THE PROBLEM: If a line of the data below holds the string "Aldon", copy it.

[Records drawn from a dataset]
┏━━
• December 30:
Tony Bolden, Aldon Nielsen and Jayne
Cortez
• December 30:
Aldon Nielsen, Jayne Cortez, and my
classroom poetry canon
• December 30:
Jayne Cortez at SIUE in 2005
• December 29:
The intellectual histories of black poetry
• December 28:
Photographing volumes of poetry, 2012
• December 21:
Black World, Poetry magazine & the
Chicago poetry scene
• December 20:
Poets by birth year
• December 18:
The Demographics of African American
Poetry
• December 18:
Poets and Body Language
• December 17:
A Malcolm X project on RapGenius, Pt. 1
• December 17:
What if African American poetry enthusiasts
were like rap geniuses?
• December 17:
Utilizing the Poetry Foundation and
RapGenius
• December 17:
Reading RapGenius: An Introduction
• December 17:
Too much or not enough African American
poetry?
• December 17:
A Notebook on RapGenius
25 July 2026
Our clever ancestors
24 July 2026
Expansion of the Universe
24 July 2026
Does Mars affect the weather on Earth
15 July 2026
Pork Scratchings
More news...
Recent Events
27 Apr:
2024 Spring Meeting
┗━━
┏━━
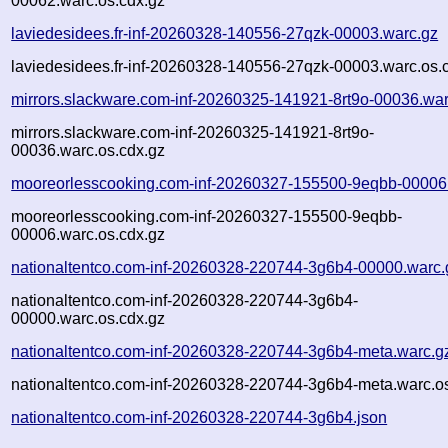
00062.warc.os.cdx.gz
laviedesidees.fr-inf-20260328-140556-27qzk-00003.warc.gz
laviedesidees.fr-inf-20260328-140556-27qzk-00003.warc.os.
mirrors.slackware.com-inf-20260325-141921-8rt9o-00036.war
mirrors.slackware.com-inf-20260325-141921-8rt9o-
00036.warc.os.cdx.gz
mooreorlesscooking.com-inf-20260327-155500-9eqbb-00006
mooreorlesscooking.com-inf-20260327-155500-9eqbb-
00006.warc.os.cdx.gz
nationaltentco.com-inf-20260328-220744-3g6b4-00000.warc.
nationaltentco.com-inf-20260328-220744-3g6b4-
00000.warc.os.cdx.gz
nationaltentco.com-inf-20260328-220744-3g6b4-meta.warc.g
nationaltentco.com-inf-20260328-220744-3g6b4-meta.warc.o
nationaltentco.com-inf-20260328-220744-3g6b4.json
┗━━
TASK ANSWER:
Tony Bolden, Aldon Nielsen and Jayne
Aldon Nielsen, Jayne Cortez, and my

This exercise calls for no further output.